*RECORDS TO PROCESS*.

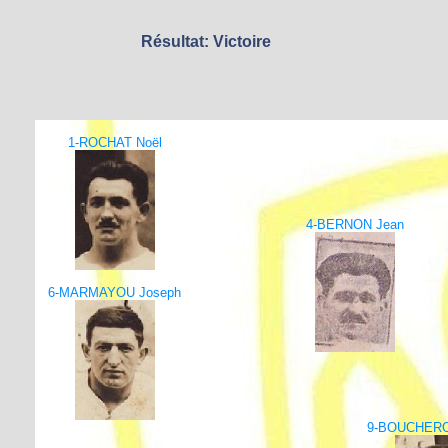
Résultat: Victoire
1-ROCHAT Noël
4-BERNON Jean
6-MARMAYOU Joseph
9-BOUCHERO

*WORK ORDER*. Keeping the pictures out, print the entries above exactly as written.

*OUTPUT FOR THIS TASK*.
Résultat: Victoire
1-ROCHAT Noël
4-BERNON Jean
6-MARMAYOU Joseph
9-BOUCHERO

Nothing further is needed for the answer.